Natalie Rauber Kleinübing, Elder Pacheco da Cruz, Laura Martins Fonseca, Tassiana Ramires, Isabela Schneid Kröning, Rosane Lopes Crizel, Pamela Inchauspe Corrêa Alves, Eric Hiroyoshi Ossugui, Graciela Völz Lopes, Elessandra da Rosa Zavareze & Wladimir Padilha da Silva
Abstract
Campylobacter jejuni is a major cause of campylobacteriosis in humans. This disease is mainly related to the consumption of undercooked broiler meat or cross-contamination with broiler meat, its exudate, or packaging. This study aimed to evaluate the antimicrobial activity of clove essential oil (CEO) against antimicrobial-resistant C. jejuni and to incorporate this compound into a corn starch cryogel, simulating an eco-friendly absorbent pad for broiler meat packaging. The CEO showed an inhibitory effect against C. jejuni with the minimum inhibitory concentration and minimum bactericidal concentration varying between isolates (0.15–0.59 mg·mL−1). Corn starch cryogels were produced with 0, 10, and 30 % (v/w) of CEO, exhibiting homogenous morphology with a mean pore size of approximately 143 μm, high porosity, and significant absorbent capacity.

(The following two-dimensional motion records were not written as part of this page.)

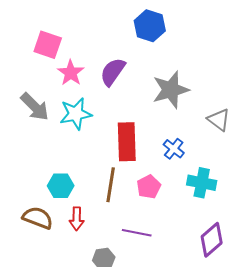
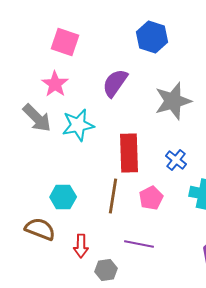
pink square: (48, 45) -> (65, 42), moved
pink star: (71, 73) -> (55, 84), moved
red arrow: (77, 219) -> (81, 246), moved

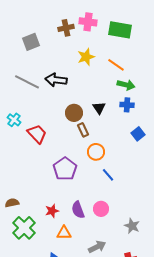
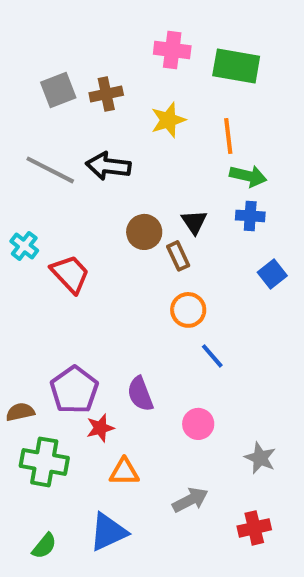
brown cross: (66, 28) -> (106, 94), moved
orange line: (116, 65) -> (228, 136), turned 48
brown rectangle: (83, 130) -> (178, 256), moved
purple pentagon: (65, 169) -> (74, 390), moved
purple semicircle: (78, 210) -> (140, 394), moved
green cross: (24, 228) -> (44, 462), turned -35

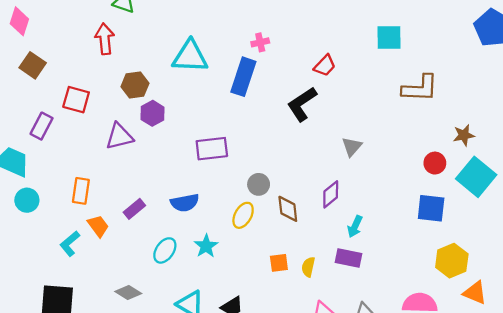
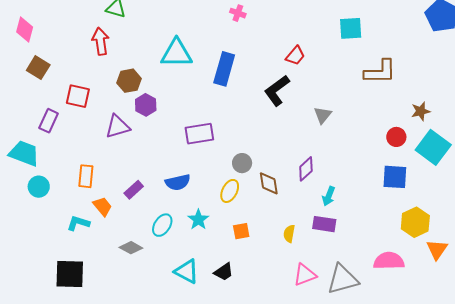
pink cross: (260, 42) -> (238, 13), moved, turned 35
gray triangle: (352, 147) -> (323, 115), moved
cyan L-shape: (70, 244) -> (78, 223), turned 60
orange square: (279, 263) -> (241, 231), moved
gray diamond: (128, 293) -> (131, 248), moved
orange triangle: (475, 293) -> (437, 249), turned 45

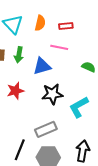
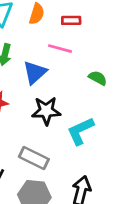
blue triangle: (42, 66) -> (35, 72), turned -30
gray rectangle: (46, 129) -> (34, 158), turned 45

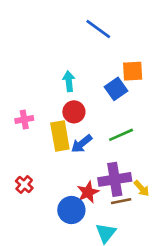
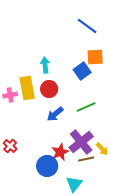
blue line: (98, 29) -> (87, 26), moved
yellow rectangle: (60, 136) -> (27, 88), moved
purple cross: (115, 179) -> (81, 142), turned -30

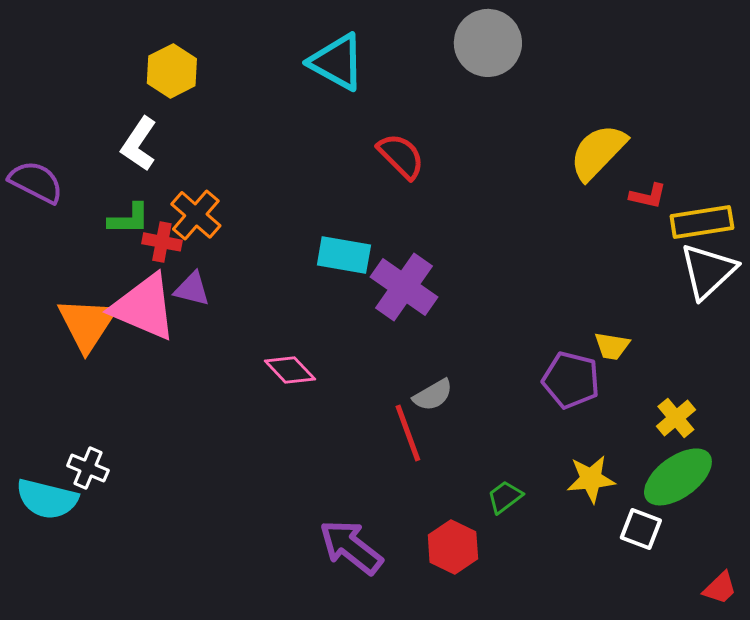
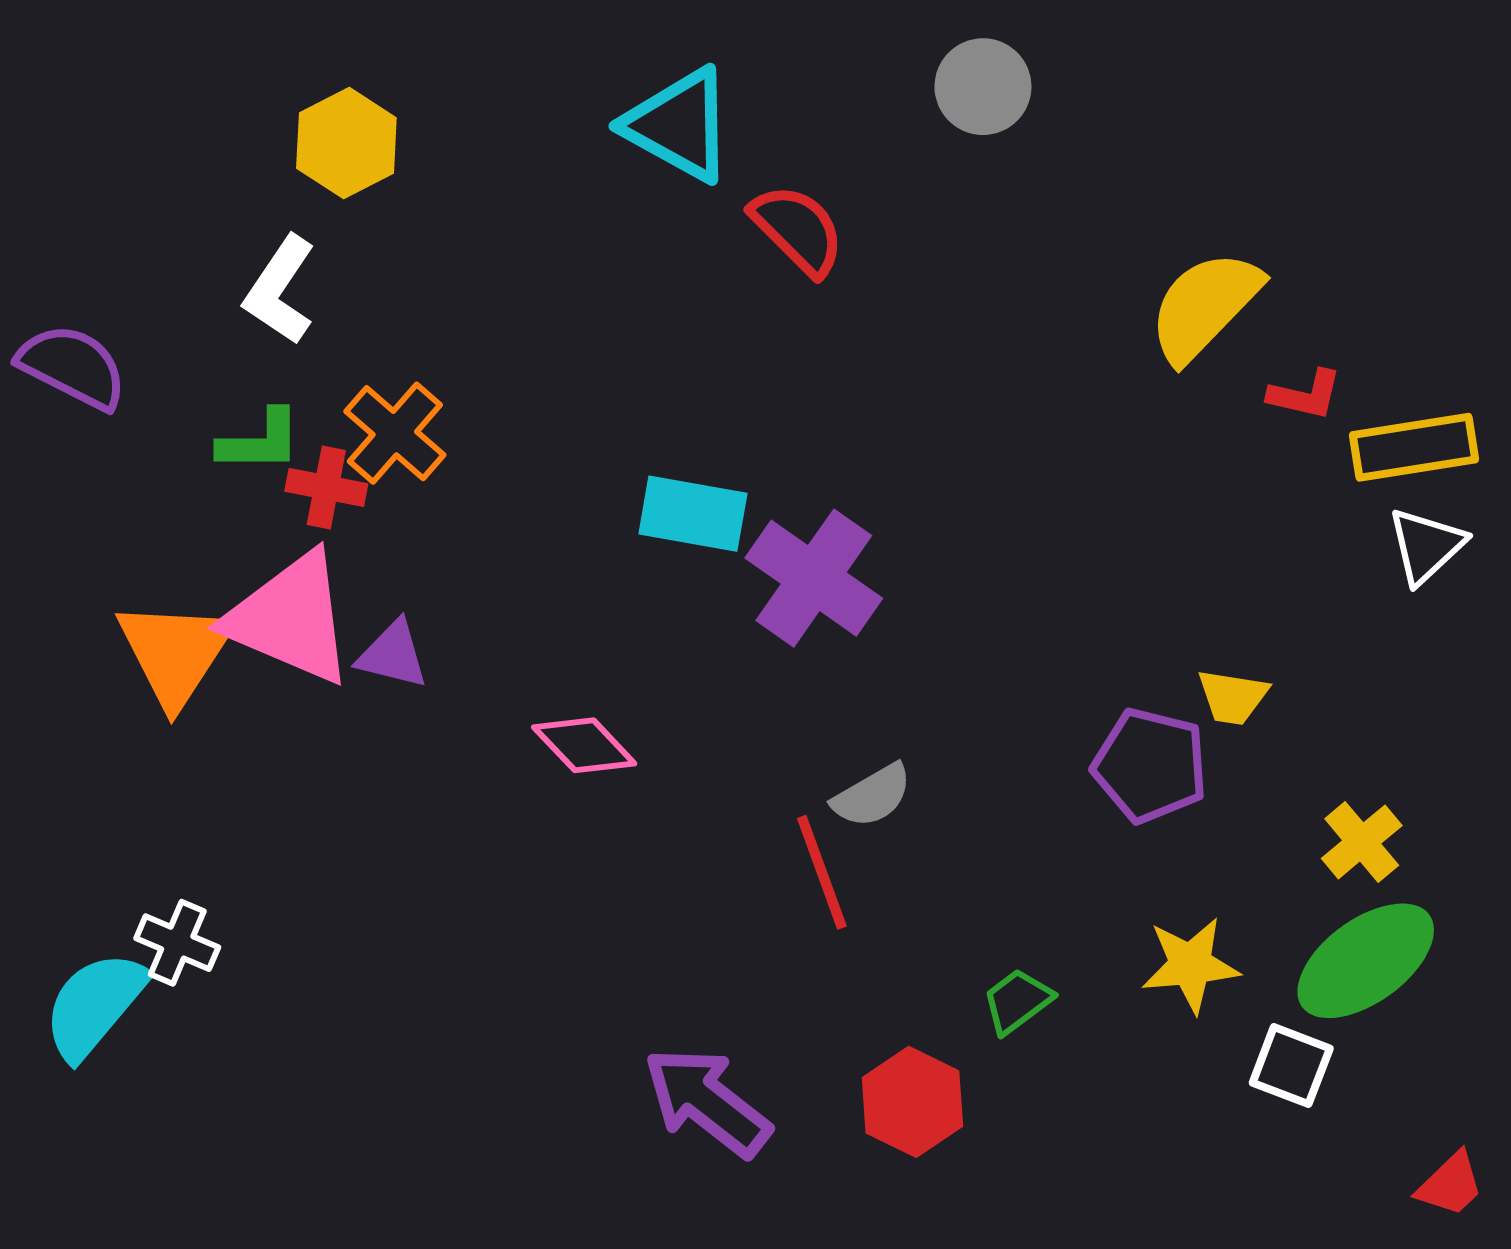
gray circle: (488, 43) -> (983, 87), size x0.7
red semicircle: (401, 156) -> (798, 230), moved
white triangle: (708, 271) -> (1426, 546), size x0.7
purple triangle: (192, 289) -> (393, 655), moved
cyan semicircle: (47, 499) -> (95, 1005), turned 116

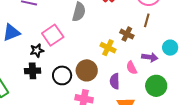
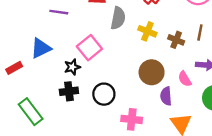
brown line: (147, 20) -> (200, 33), moved
yellow cross: (108, 48) -> (147, 31), moved
brown circle: (87, 70) -> (152, 72), moved

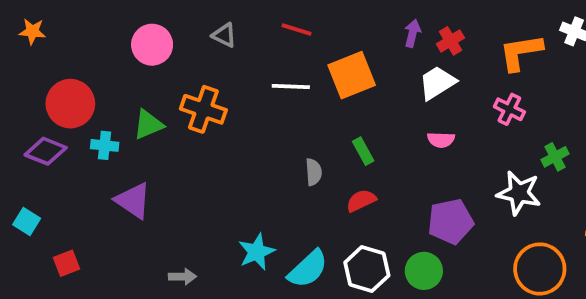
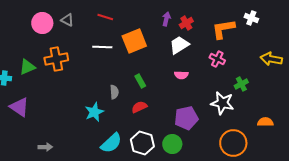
pink circle: (152, 45) -> (42, 23), moved
orange cross: (203, 109) -> (56, 59), turned -30
cyan star: (257, 252) -> (94, 112), moved

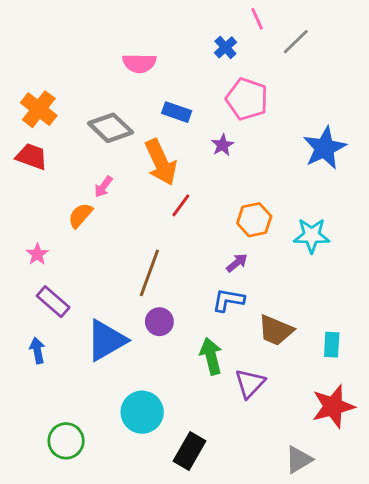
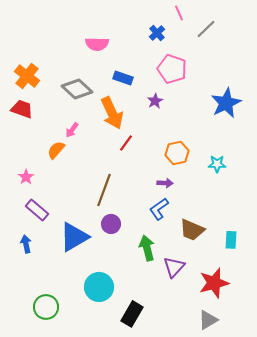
cyan star: (312, 236) -> (217, 164), size x0.7
purple arrow: (237, 263) -> (165, 183), turned 42
blue L-shape: (228, 300) -> (159, 209), turned -45
red star: (333, 406) -> (214, 283), moved

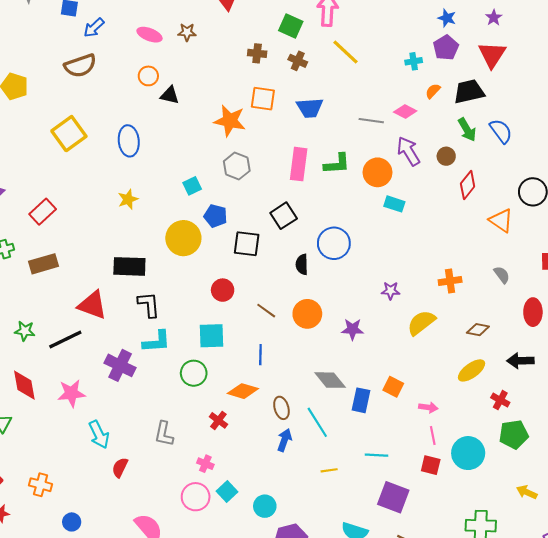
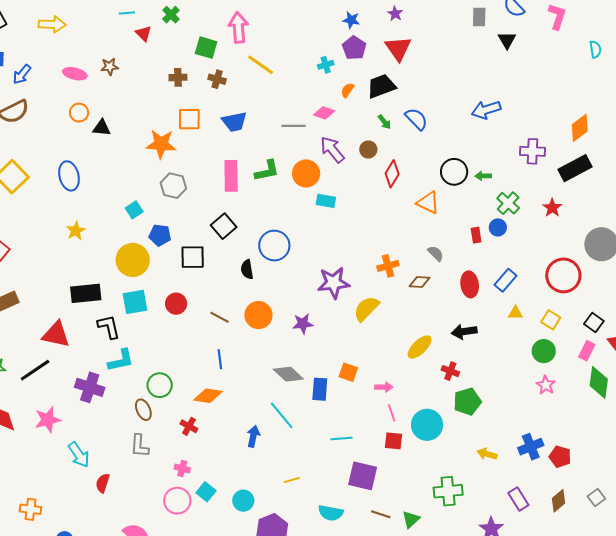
green arrow: (467, 130) -> (384, 122), size x0.7
purple star: (391, 291) -> (333, 283), size x1.8
brown diamond: (478, 330) -> (420, 282), moved
cyan square: (211, 336) -> (135, 302), moved
brown ellipse: (281, 408) -> (143, 410), moved
yellow line: (329, 470) -> (292, 480), moved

The cryogels showed anti-Campylobacter activity when tested on contaminated broiler meat, resulting in a ∼ 3.6-log10 CFU·g−1 reduction in C. jejuni count under microaerophilic conditions at 42 °C for 24 h, and ∼1.3-log10 CFU·g−1 reduction in C. jejuni count under aerophilic conditions at 4 °C for 48 h. The CEO cryogels also absorbed broiler meat exudates, effectively eliminating C. jejuni contamination, which remained >8-log10 CFU·g−1 in the control cryogel (without CEO) in both storage conditions tested. The CEO has anti-Campylobacter activity in vitro, and CEO cryogels significantly inhibit C. jejuni in broiler meat and its exudate. Thus, CEO cryogels have the potential to be used in the food industry to ensure food safety, offering an eco-friendly and efficient alternative to reducing C. jejuni contamination through active packaging.